Первая глава из романа Антонио Муньоса Молины «Зима в Лиссабоне»
Герои романа классика испанской литературы «Зима в Лиссабоне» — джазовой пианист Сантьяго и жена арт-дилера Лукреция. Во время знакомства между ними вспыхивает искра. Через что им придется пройти, чтобы быть вместе? Перевод книги, соединивший в себе драму, детектив и любовную историю, вышел в издательстве NoAge. «Сноб» публикует первую главу
Прошло почти два года со времени нашей последней встречи с Сантьяго Биральбо, но, встретившись вновь — глубокой ночью за стойкой бара «Метрополитано», — мы поприветствовали друг друга так буднично, словно только накануне выпивали вместе, и не в Мадриде, а в Сан-Себастьяне, в баре Флоро Блума, где Биральбо играл долгое время.

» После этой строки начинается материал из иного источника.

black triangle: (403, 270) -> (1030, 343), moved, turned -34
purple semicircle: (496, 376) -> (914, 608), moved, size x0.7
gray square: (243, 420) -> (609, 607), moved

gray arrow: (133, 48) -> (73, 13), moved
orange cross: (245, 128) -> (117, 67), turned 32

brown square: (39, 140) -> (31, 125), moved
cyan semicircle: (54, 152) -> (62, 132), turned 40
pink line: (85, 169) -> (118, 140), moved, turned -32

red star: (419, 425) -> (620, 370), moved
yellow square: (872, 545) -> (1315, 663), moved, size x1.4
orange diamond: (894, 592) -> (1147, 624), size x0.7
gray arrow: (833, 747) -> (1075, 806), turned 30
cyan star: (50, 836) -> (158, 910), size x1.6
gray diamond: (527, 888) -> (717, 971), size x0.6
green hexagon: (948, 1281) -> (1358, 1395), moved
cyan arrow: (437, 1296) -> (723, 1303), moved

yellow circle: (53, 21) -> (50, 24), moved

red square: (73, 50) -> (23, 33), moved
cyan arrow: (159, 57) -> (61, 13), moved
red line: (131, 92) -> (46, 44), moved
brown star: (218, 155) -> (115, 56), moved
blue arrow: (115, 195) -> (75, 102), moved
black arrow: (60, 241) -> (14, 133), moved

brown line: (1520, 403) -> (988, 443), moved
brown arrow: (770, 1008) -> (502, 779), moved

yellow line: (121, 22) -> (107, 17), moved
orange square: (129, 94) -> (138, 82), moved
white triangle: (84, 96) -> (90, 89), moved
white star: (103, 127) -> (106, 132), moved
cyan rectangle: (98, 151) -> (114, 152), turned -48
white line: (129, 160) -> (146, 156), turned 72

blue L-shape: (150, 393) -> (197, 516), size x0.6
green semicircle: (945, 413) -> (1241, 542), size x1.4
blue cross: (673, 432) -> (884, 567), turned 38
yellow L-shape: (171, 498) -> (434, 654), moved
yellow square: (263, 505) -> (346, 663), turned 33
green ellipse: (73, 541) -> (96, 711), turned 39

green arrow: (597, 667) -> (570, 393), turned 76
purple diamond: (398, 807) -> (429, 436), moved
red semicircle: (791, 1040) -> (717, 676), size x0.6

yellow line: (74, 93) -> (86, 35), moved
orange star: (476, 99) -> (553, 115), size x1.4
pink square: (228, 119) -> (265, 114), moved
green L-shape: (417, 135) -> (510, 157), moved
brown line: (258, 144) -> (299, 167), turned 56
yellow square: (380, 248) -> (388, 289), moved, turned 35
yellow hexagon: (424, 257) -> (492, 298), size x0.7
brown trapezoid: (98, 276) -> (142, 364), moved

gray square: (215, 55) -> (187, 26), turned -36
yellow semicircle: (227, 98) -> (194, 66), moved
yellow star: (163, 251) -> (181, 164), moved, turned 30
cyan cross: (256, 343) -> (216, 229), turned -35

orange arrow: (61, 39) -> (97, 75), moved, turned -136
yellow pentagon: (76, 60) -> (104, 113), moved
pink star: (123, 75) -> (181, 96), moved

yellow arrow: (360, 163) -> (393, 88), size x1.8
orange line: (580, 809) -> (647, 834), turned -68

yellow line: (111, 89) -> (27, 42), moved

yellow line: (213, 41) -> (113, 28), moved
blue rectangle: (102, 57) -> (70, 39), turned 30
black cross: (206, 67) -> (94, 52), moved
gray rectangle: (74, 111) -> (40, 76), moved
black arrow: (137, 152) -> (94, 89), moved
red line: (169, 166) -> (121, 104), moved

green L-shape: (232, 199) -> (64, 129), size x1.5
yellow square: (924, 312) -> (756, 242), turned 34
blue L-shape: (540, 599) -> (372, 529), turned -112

Теперь он играл в «Метрополитано», вместе с чернокожим контрабасистом и очень нервным молоденьким французом-ударником по имени Баби, во внешности которого сквозило что-то скандинавское. Группа называлась «Джакомо Долфин трио»; тогда я еще не знал, что Биральбо сменил имя и Джакомо Долфин — не звучный сценический псевдоним пианиста, а то, что значится теперь в его паспорте. Еще не видя Биральбо, я почти узнал его по манере игры. Он играл так, словно не прилагал к этому ни малейшего усилия, будто звучавшая музыка не имела к нему никакого отношения. Я сидел за стойкой, спиной к музыкантам, и при звуках песни, которую тихонько нашептывало фортепиано и название которой я позабыл, меня охватило некое предчувствие — возможно, то смутное ощущение прошлого, которое иногда чудится мне в музыке. Я обернулся, в то мгновение еще не осознавая, что ко мне постепенно возвращается воспоминание о далекой ночи в «Леди Бёрд», в Сан-Себастьяне, где я так давно не бывал. Голос фортепиано почти утонул в звуках контрабаса и ударных, и тогда, невольно окинув взглядом едва различимые сквозь дым лица публики и музыкантов, я увидел профиль Биральбо — он играл с сигаретой во рту, полуприкрыв глаза.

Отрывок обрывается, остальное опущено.